WHAT TO WORK ON - Go through the lines below. Copy those with "ficar".
::: MATERIAL SUPPLIED :::
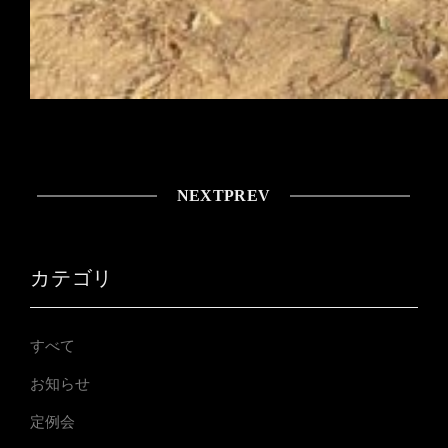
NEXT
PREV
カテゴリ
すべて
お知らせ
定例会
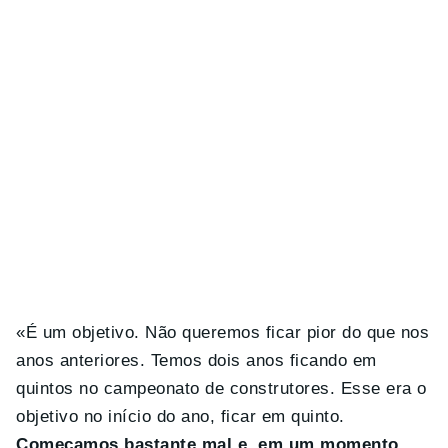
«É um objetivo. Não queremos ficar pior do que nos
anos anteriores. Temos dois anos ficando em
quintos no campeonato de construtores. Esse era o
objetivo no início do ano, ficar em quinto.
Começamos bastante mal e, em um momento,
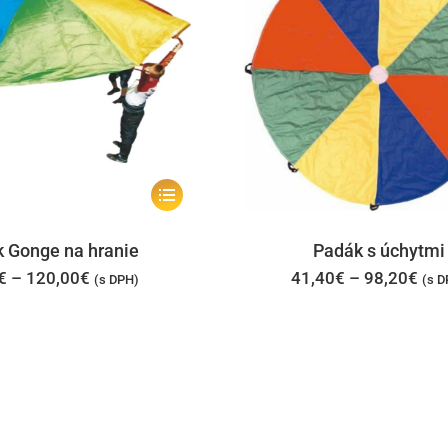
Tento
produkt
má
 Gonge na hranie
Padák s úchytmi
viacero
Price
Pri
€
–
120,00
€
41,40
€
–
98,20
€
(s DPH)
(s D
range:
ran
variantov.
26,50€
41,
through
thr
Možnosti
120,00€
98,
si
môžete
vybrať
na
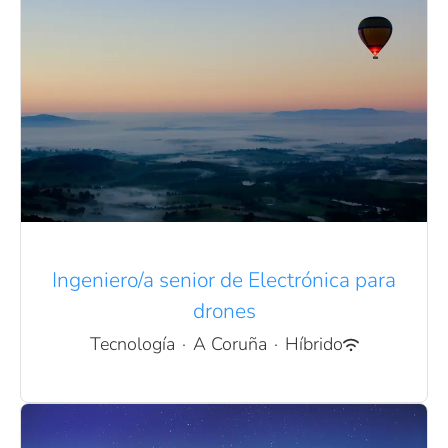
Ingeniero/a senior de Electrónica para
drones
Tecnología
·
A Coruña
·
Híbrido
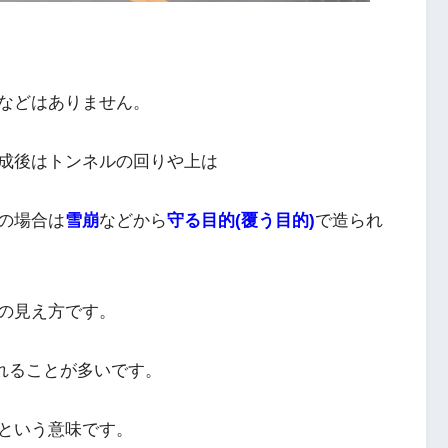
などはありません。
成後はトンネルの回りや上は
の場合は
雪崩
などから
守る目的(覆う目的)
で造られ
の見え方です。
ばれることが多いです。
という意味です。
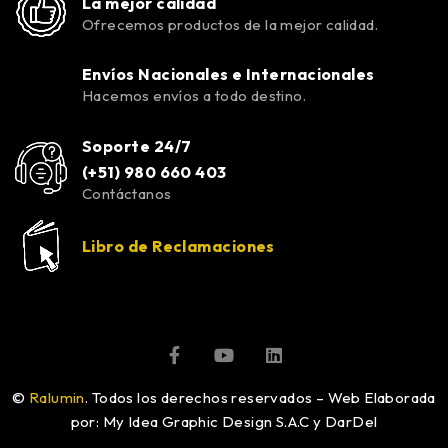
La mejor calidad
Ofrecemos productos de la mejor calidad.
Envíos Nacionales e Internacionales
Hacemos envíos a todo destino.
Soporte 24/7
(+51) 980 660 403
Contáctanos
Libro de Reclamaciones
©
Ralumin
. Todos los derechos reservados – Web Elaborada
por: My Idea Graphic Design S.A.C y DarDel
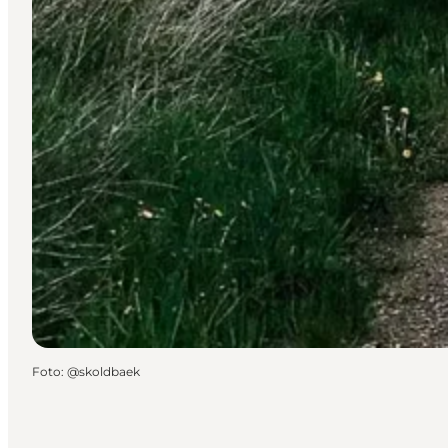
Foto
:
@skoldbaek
:::
FINAL ANSWER -
«É um objetivo. Não queremos ficar pior do que nos
objetivo no início do ano, ficar em quinto.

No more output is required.